DIRECTIONS: Exact copies of all the entries are required, and no pictures should appear in them.

GIVEN DATA:
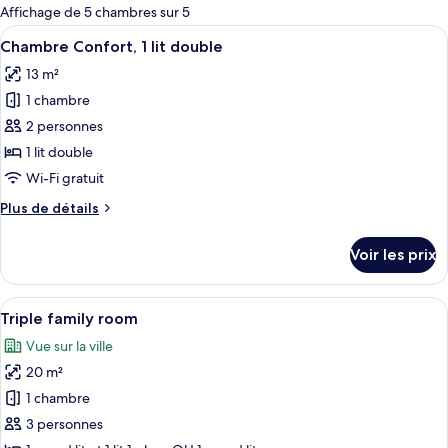
pour
Affichage de 5 chambres sur 5
les
Afficher
Un lit bien fait, agrémenté d’oreiller
3
Chambre Confort, 1 lit double
chambres
toutes
13 m²
les
1 chambre
photos
pour
2 personnes
ce
1 lit double
type
Wi-Fi gratuit
de
Plus
Plus de détails
chambre :
de
Chambre
détails
Voir les prix
sur
Confort,
le
1
type
Afficher
Une chambre d’hôtel moderne avec un gr
lit
4
de
Triple family room
toutes
double
chambre
Vue sur la ville
Chambre
les
Confort,
20 m²
photos
1
pour
1 chambre
lit
ce
double
3 personnes
type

RESULT FOR THIS EXERCISE:
pour
Affichage de 5 chambres sur 5
les
Afficher
Un lit bien fait, agrémenté d’oreiller
3
Chambre Confort, 1 lit double
chambres
toutes
13 m²
les
1 chambre
photos
pour
2 personnes
ce
1 lit double
type
Wi-Fi gratuit
de
Plus
Plus de détails
chambre :
de
Chambre
détails
Voir les prix
sur
Confort,
le
1
type
Afficher
Une chambre d’hôtel moderne avec un gr
lit
4
de
Triple family room
toutes
double
chambre
Vue sur la ville
Chambre
les
Confort,
20 m²
photos
1
pour
1 chambre
lit
ce
double
3 personnes
type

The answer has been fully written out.